Alors que j’engage une réflexion personnelle sur le voyage, je me pose de plus en plus la question : au fond, qu’est-ce que l’aventure ? Nous sommes partis poser nos sacs usés sur l’île de la Réunion, où nous sommes arrivés en un saut de puce, après 11h de vol (masqués). Quoi ? Une nuit dans l’avion et nous y sommes ? On s’interroge de plus en plus sur ces voyages qui annulent l’idée même de voyage au sens le plus strict du terme. « Aujourd’hui on ne voyage plus, on arrive » disait-on déjà en 1858 tandis que Chateaubriand lui-même déplorait aussi tôt que 1797 la disparition des distances ou la fin des difficultés de déplacement. Notre voyage jusqu’en Pologne en voiture ou bien notre traversée de Moscou à Pékin en Transsibérien et Transmandchourie revêtent en ce sens un statut unique, presque choyé.

Un genre de nostalgie de l’espace , voire des « blancs » sur la carte, s’empare de moi. Une nostalgie de ces temps où l’on ne connaissait pas tout et où il fallait aller à l’aventure – la vraie – pour découvrir ce qui se cachait derrière le blanc sur la carte. Vers la Terra Incognita. Je me rends compte que j’ai une vision très romantique du voyage et de l’aventure, un terme Ô combien valorisant et glorieux aujourd’hui. Le monde est-il aujourd’hui terminé, fini et l’aventure morte ? « Toujours il y aura pour le vrai voyageur, des surprises admirables à découvrir dans les endroits les plus insoupçonnés et parfois les plus à portée de main ».

Alors c’est dans un espace « à portée de notre main » que l’on s’est dirigés. L’île est depuis longtemps découverte, les sentiers arpentés et les expériences vécues mais on a décidé d’aller y vivre des aventures tout de même. Influencée par les réflexions d’un Peter Fleming qui disait vouloir voyager dans les années 1930 « sans Baedeker »* (*guide de voyage), je décide de tenter des choses comme abandonner pour commencer les oripeaux du touriste voyageur, pour voir ce que ça fait. On part sans guide, sans GPS. Facile vous me direz, on connaît déjà l’île. Et puis c’est une île. Certes. Mais on a tout de même réussi à se perdre. Et puis ça à un côté grisant tout de même et on se prend à rêver de rencontres, de vagabondages et autres divagations. Après tout, le rêve n’est-il pas le moteur de l’aventure ?

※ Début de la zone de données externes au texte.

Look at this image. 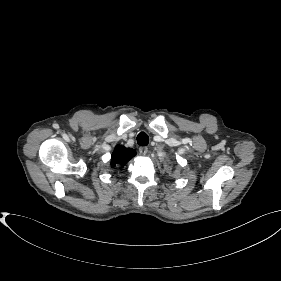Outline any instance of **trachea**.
<instances>
[{"label": "trachea", "instance_id": "obj_1", "mask_svg": "<svg viewBox=\"0 0 281 281\" xmlns=\"http://www.w3.org/2000/svg\"><path fill=\"white\" fill-rule=\"evenodd\" d=\"M137 143L140 146H146L149 143V137L145 132H140L137 136Z\"/></svg>", "mask_w": 281, "mask_h": 281}]
</instances>
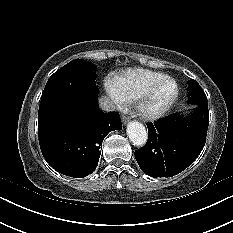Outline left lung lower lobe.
Instances as JSON below:
<instances>
[{
	"label": "left lung lower lobe",
	"instance_id": "left-lung-lower-lobe-1",
	"mask_svg": "<svg viewBox=\"0 0 233 233\" xmlns=\"http://www.w3.org/2000/svg\"><path fill=\"white\" fill-rule=\"evenodd\" d=\"M208 125L207 102L189 116L173 113L147 124L148 141L135 151L139 167L152 177H172L182 172L202 151Z\"/></svg>",
	"mask_w": 233,
	"mask_h": 233
}]
</instances>
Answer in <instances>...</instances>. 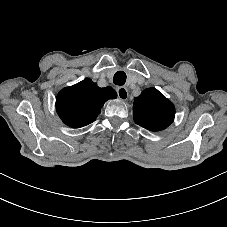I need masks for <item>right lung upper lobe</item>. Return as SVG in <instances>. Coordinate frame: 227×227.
I'll return each instance as SVG.
<instances>
[{
	"label": "right lung upper lobe",
	"mask_w": 227,
	"mask_h": 227,
	"mask_svg": "<svg viewBox=\"0 0 227 227\" xmlns=\"http://www.w3.org/2000/svg\"><path fill=\"white\" fill-rule=\"evenodd\" d=\"M116 97L112 87L99 88L91 79L85 78L58 93L56 110L66 125L80 128L92 123L104 103Z\"/></svg>",
	"instance_id": "cb5924a9"
}]
</instances>
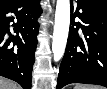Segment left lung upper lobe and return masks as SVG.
Returning <instances> with one entry per match:
<instances>
[{"mask_svg":"<svg viewBox=\"0 0 107 89\" xmlns=\"http://www.w3.org/2000/svg\"><path fill=\"white\" fill-rule=\"evenodd\" d=\"M80 1L85 4L107 8V0H80Z\"/></svg>","mask_w":107,"mask_h":89,"instance_id":"1","label":"left lung upper lobe"}]
</instances>
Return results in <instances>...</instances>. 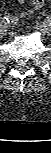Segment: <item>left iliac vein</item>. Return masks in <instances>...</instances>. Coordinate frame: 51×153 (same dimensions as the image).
I'll return each mask as SVG.
<instances>
[{
    "label": "left iliac vein",
    "instance_id": "1",
    "mask_svg": "<svg viewBox=\"0 0 51 153\" xmlns=\"http://www.w3.org/2000/svg\"><path fill=\"white\" fill-rule=\"evenodd\" d=\"M35 28L47 35H50L51 33V26L49 24H38Z\"/></svg>",
    "mask_w": 51,
    "mask_h": 153
}]
</instances>
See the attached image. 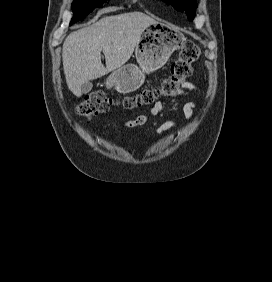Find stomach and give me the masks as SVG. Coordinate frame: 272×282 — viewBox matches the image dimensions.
Masks as SVG:
<instances>
[{
  "label": "stomach",
  "instance_id": "0dacf381",
  "mask_svg": "<svg viewBox=\"0 0 272 282\" xmlns=\"http://www.w3.org/2000/svg\"><path fill=\"white\" fill-rule=\"evenodd\" d=\"M184 36L169 25L153 23L142 33L135 50L138 66L126 64L111 73L106 84L119 93L136 91L145 80V74L160 69L183 42Z\"/></svg>",
  "mask_w": 272,
  "mask_h": 282
}]
</instances>
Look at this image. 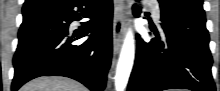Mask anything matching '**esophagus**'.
Wrapping results in <instances>:
<instances>
[{"label": "esophagus", "instance_id": "1", "mask_svg": "<svg viewBox=\"0 0 220 91\" xmlns=\"http://www.w3.org/2000/svg\"><path fill=\"white\" fill-rule=\"evenodd\" d=\"M124 10L125 0H115L113 17V46L115 53H118L123 41L125 27Z\"/></svg>", "mask_w": 220, "mask_h": 91}]
</instances>
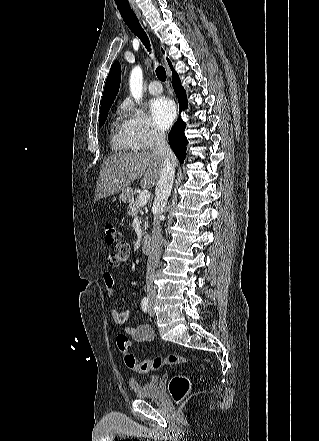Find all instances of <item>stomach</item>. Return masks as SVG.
Here are the masks:
<instances>
[{"label":"stomach","instance_id":"0dacf381","mask_svg":"<svg viewBox=\"0 0 319 441\" xmlns=\"http://www.w3.org/2000/svg\"><path fill=\"white\" fill-rule=\"evenodd\" d=\"M119 198L122 202H128L131 199V191L128 189L122 191Z\"/></svg>","mask_w":319,"mask_h":441}]
</instances>
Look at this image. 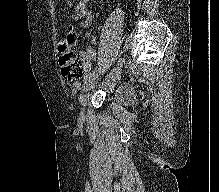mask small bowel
<instances>
[{
	"label": "small bowel",
	"mask_w": 219,
	"mask_h": 192,
	"mask_svg": "<svg viewBox=\"0 0 219 192\" xmlns=\"http://www.w3.org/2000/svg\"><path fill=\"white\" fill-rule=\"evenodd\" d=\"M89 0H78L75 11L73 13V18L79 21V27L82 29H87L91 26L94 18L95 12L89 11L87 9V4ZM89 45L87 48L80 52V55L86 60V70H89L90 63L96 59V51L93 45L97 43V37L92 32L86 33Z\"/></svg>",
	"instance_id": "obj_1"
}]
</instances>
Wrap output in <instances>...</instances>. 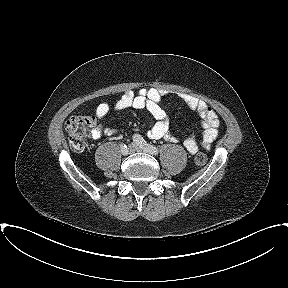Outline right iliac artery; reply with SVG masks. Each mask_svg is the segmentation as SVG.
<instances>
[{
  "label": "right iliac artery",
  "instance_id": "obj_1",
  "mask_svg": "<svg viewBox=\"0 0 288 288\" xmlns=\"http://www.w3.org/2000/svg\"><path fill=\"white\" fill-rule=\"evenodd\" d=\"M121 146V154L123 155V156H126V155H128L129 154V149L127 148V146L124 144H121L120 145Z\"/></svg>",
  "mask_w": 288,
  "mask_h": 288
}]
</instances>
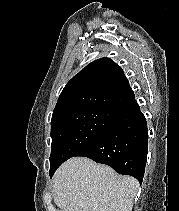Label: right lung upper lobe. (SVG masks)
Here are the masks:
<instances>
[{"instance_id":"obj_1","label":"right lung upper lobe","mask_w":179,"mask_h":211,"mask_svg":"<svg viewBox=\"0 0 179 211\" xmlns=\"http://www.w3.org/2000/svg\"><path fill=\"white\" fill-rule=\"evenodd\" d=\"M134 98L123 70L109 58L97 59L66 84L53 111L52 121L90 109L119 112Z\"/></svg>"}]
</instances>
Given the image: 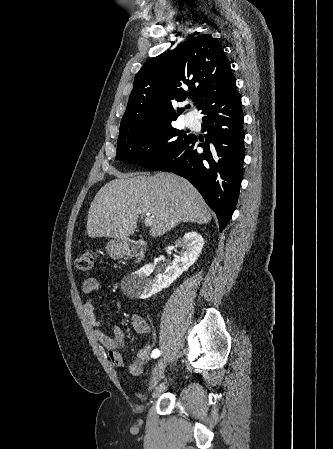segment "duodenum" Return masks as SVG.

Sur nos petits bouts de chemins, on a croisé du monde. Des visages, des milliers d’histoires, des métissages. Voici huit petits morceaux de vie, huit de nos précieuses rencontres sur cette île aux 800.000 visages.

Madame Folio – Elle est assise a l’ombre de la varangue de son imposante villa. Bien installée dans sa chaise créole, masque sur le nez, elle regarde les allées et venues, sourit poliment puis s’absorbe de nouveau dans ses mots croisés. Petite dame fragile, madame Folio me raconte avoir été avec son mari, météorologiste. Elle a acheté cette villa vieille de 150 ans dans les années 70. Avant cela, elle et son mari (mort 2 ans plus tôt) vivaient dans le Sud sauvage. Je regarde autour de nous. Dans ce bout du monde entouré de hauts remparts, de cascades et noyé sous une végétation luxuriante, je lui demande « Ça vous manque ? « . « Bien sûr » me dit-elle avec un petit accent créole traînant. Mais elle n’y connait plus personne. « Il y a bien longtemps que tous les gens que je connais se sont en allés. C’est comme ça. Les gramouns s’en vont c’est normal ». Elle me dit apprécier le cadre ici ainsi que les visites. Sa case est le point d’orgue des visites du village d’Hell-Bourg (cirque de Salazie), classé plus beau village de France en 2017. Des groupes et de nombreux visiteurs se succèdent et Madame Folio est toujours là. « Ça m’a beaucoup manqué pendant le confinement » m’avoue-t-elle. Elle me demande comment s’appellent mes filles puis me présente son fils qui a repris la gestion de la maison et vient l’embrasser tendrement tandis qu’un de ses petits fils s’occupe des visites guidées. On parle des couleurs de peau différentes de Louise et Lucie : une métisse et une au teint clair. « C’est ça la Réunion. Vous êtes une vraie famille créole » me lance-t-elle. Elle prend la pause avec les filles, on lui souhaite une bonne et longue vie. « Pas trop longue hein. Enfin tant que je reste indépendante, lé bon » plaisante-t-elle. Mme Folio nous salue puis retourne vaquer à ses occupations. Elle vient de fêter ses 91 ans.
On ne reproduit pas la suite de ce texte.